Wednesday, June 07, 2006

dEpression

I'm nervous.
Why?because my first major posting for 4th year is psychiatric. To be honest, intially i wanted to be a psychologist but my brother asked me to aim higher than that, then i wanted to be psychiatric. and i'm so nervous. Because i'm so afraid if i fall asleep even in my suppose-to-be-favourite posting. okay, i had bought kaplan&saddock's pocket psychiatry even before the school open. I'm eager to learn but in the same time, i'm afraid if i couldnt answer lecturer's question.

Yesterday was my second day of psychiatry-dah kena marah dengan major depression patient sebab dia nampak aku pegang ticket pesakit. Not to mention those male patients tried to flirt with us. takot!

Depression
I had read Elizabeth Wutzel's prozac nation. A young talented girl who suffered depression. She's a jewish but not living as own. Her parents divorced when she was young. She claimed that all those absurd feeling was inside of her and she couldnt help herself.

Depression sucked out our energy. It's wasted energy.

Yes, you can blame all those things-your past, broken family, fate, friends, enviroment, lack of love and social support. everything. But, it's your life. you control your own life. Bear in mind, we couldnt get everything that we wanted. We planned but God decide. Whatever happens, it's not how much successful our plan is but it's how we react.

it's normal to be depressed sometimes. Feeling sad and gloomy are allowed but it's for certain period only. It's became worse when there's impaired function.

suicide ideation affects 60% of depressed patients and 15% commit suicide.

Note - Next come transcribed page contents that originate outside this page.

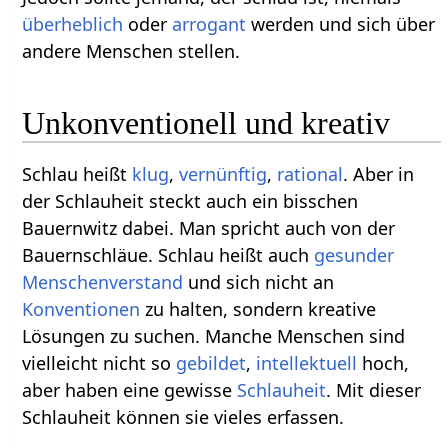
überheblich
oder
arrogant
werden und sich über
andere Menschen stellen.
Unkonventionell und kreativ
Schlau heißt
klug
,
vernünftig
,
rational
. Aber in
der Schlauheit steckt auch ein bisschen
Bauernwitz dabei. Man spricht auch von der
Bauernschläue. Schlau heißt auch
gesunder
Menschenverstand
und sich nicht an
Konventionen
zu halten, sondern kreative
Lösungen zu suchen. Manche Menschen sind
vielleicht nicht so
gebildet
,
intellektuell
hoch,
aber haben eine gewisse
Schlauheit
. Mit dieser
Schlauheit können sie vieles erfassen.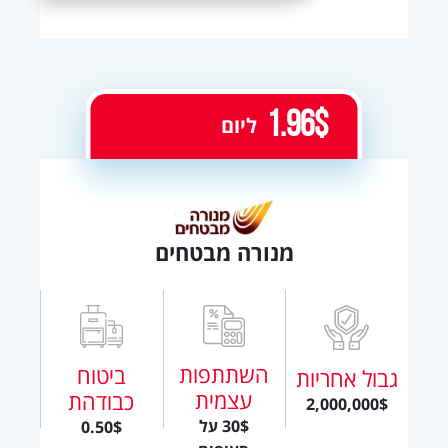
1.96$
ליום
מנורה מבטחים
השתתפות
ביטוח
גבול אחריות
עצמית
כבודהת
2,000,000$
30$ על
0.50$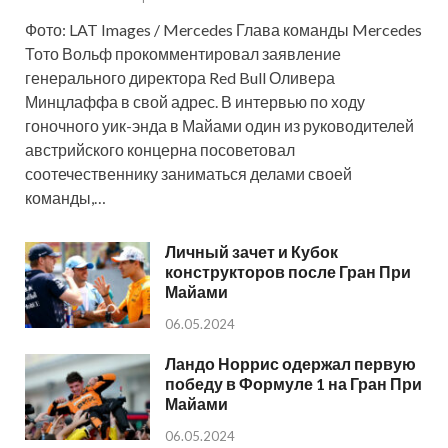
Фото: LAT Images / Mercedes Глава команды Mercedes
Тото Вольф прокомментировал заявление
генерального директора Red Bull Оливера
Минцлаффа в свой адрес. В интервью по ходу
гоночного уик-энда в Майами один из руководителей
австрийского концерна посоветовал
соотечественнику заниматься делами своей
команды,…
Личный зачет и Кубок
конструкторов после Гран При
Майами
06.05.2024
Ландо Норрис одержал первую
победу в Формуле 1 на Гран При
Майами
06.05.2024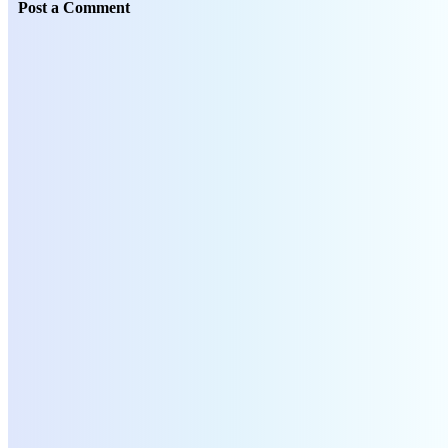
Post a Comment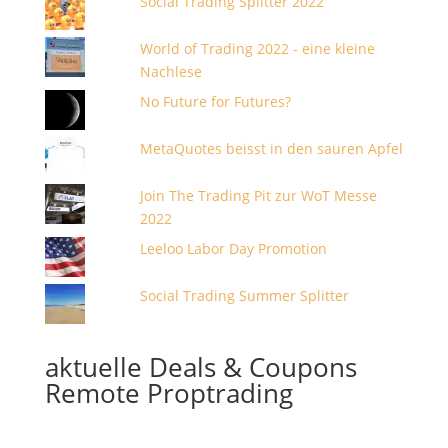
Social Trading Splitter 2022
World of Trading 2022 - eine kleine
Nachlese
No Future for Futures?
MetaQuotes beisst in den sauren Apfel
Join The Trading Pit zur WoT Messe
2022
Leeloo Labor Day Promotion
Social Trading Summer Splitter
aktuelle Deals & Coupons
Remote Proptrading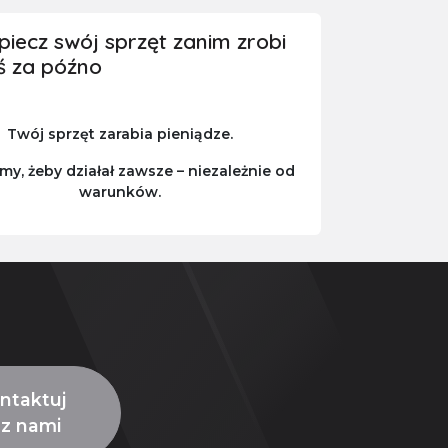
iecz swój sprzęt zanim zrobi
ś za późno
Twój sprzęt zarabia pieniądze.
y, żeby działał zawsze – niezależnie od
warunków.
ntaktuj
 z nami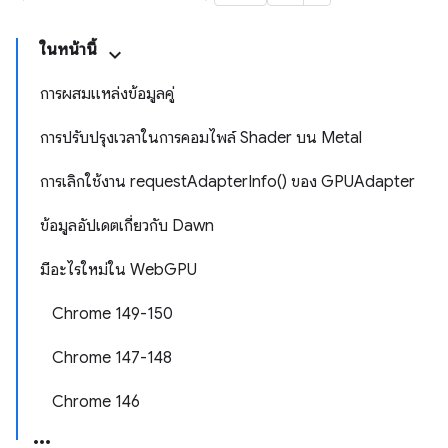
ในหน้านี้
การผสมแหล่งข้อมูลคู่
การปรับปรุงเวลาในการคอมไพล์ Shader บน Metal
การเลิกใช้งาน requestAdapterInfo() ของ GPUAdapter
ข้อมูลอัปเดตเกี่ยวกับ Dawn
มีอะไรใหม่ใน WebGPU
Chrome 149-150
Chrome 147-148
Chrome 146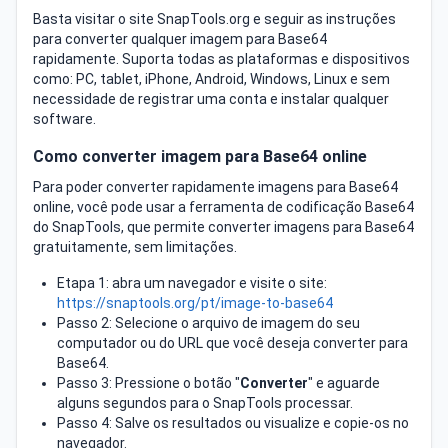
Basta visitar o site SnapTools.org e seguir as instruções
para converter qualquer imagem para Base64
rapidamente. Suporta todas as plataformas e dispositivos
como: PC, tablet, iPhone, Android, Windows, Linux e sem
necessidade de registrar uma conta e instalar qualquer
software.
Como converter imagem para Base64 online
Para poder converter rapidamente imagens para Base64
online, você pode usar a ferramenta de codificação Base64
do SnapTools, que permite converter imagens para Base64
gratuitamente, sem limitações.
Etapa 1: abra um navegador e visite o site:
https://snaptools.org/pt/image-to-base64
Passo 2: Selecione o arquivo de imagem do seu
computador ou do URL que você deseja converter para
Base64.
Passo 3: Pressione o botão "
Converter
" e aguarde
alguns segundos para o SnapTools processar.
Passo 4: Salve os resultados ou visualize e copie-os no
navegador.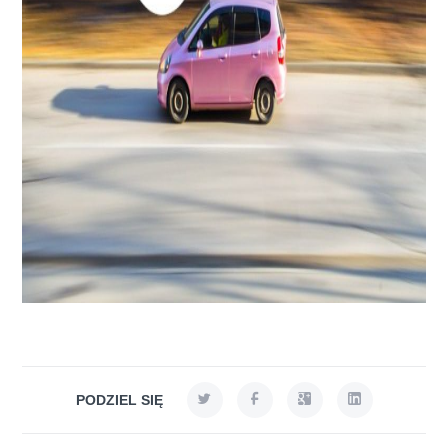
PODZIEL SIĘ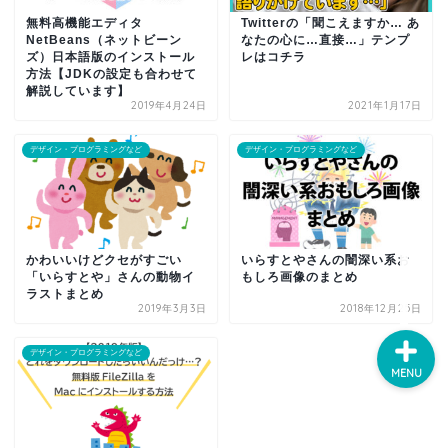
無料高機能エディタ
Twitterの「聞こえますか… あ
ホーム
NetBeans（ネットビーン
なたの心に…直接…」テンプ
ズ）日本語版のインストール
レはコチラ
方法【JDKの設定も合わせて
プロフィール
解説しています】
2019年4月24日
2021年1月17日
デザイン・プログラミン
デザイン・プログラミングなど
デザイン・プログラミングなど
グなど
ライフハック・ハウツ
ー・お役立ち情報など
かわいいけどクセがすごい
いらすとやさんの闇深い系お
「いらすとや」さんの動物イ
もしろ画像のまとめ
ラストまとめ
2019年3月3日
2018年12月25日
デザイン・プログラミングなど
MENU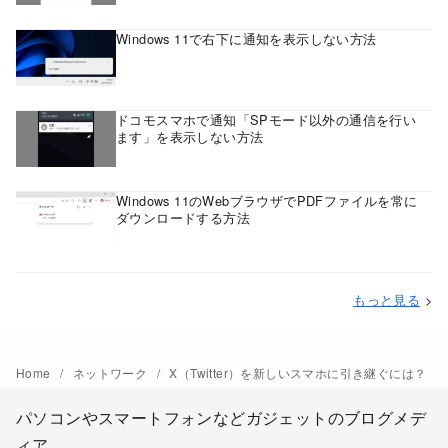
Windows 11で右下に通知を表示しない方法
ドコモスマホで通知「SPモード以外の通信を行い
ます」を表示しない方法
Windows 11のWebブラウザでPDFファイルを常に
ダウンロードする方法
もっと見る
>
Home
ネットワーク
X（Twitter）を新しいスマホに引き継ぐには？
パソコンやスマートフォンなどガジェットのブログメデ
ィア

Depressed people need help. Go get help!

Happiness
The reason why i think i like psychiatric because i believe i have abilities to make people happy because i'm very happy person. And I realized to be a happy person,i forget thousand things. Sadness dimished inside of me. i'm very forgetful person, and sometimes it leads me to depression status. but then again, i forget how depress i was--then i became happy again.

But the main important reason why i'm happy because i choose to be happy. I choose to be contented regardless how bad my life is. I know i done lots of mistake. Maybe billions and zillions. I learn to forgive myself. I learn to find forgiveness of others. and the most important is to seek forgiveness to Allah SWT.

Being A muslim
Alhamdulillah, I'm a muslim. I reckon this is the greatest thing happens in my life. I couldnt imaging my life without knowing my own GOD. It's cover everthing!

Spiritual had huge effect in human being life. There wont be a person in this world could understand us 100%. Even ourselves. People dont understand us. Even our own family, best friend, or even our lover. How many time we fight with our family, neighbours, friends, boyfriends, girlfriends,lecturers or even ourselves? I found myself complicated and it's normal to argue with ourselves. the only things we could 'pretend' to understand people because of we compromise with each others.

Imagine this, to whom that we wanted to say our gratitude, our sadness, our everything if not own GOD?

Allah know us better. HE is the most Knowledgeble.
HE never leave us. We are the one who left HIM.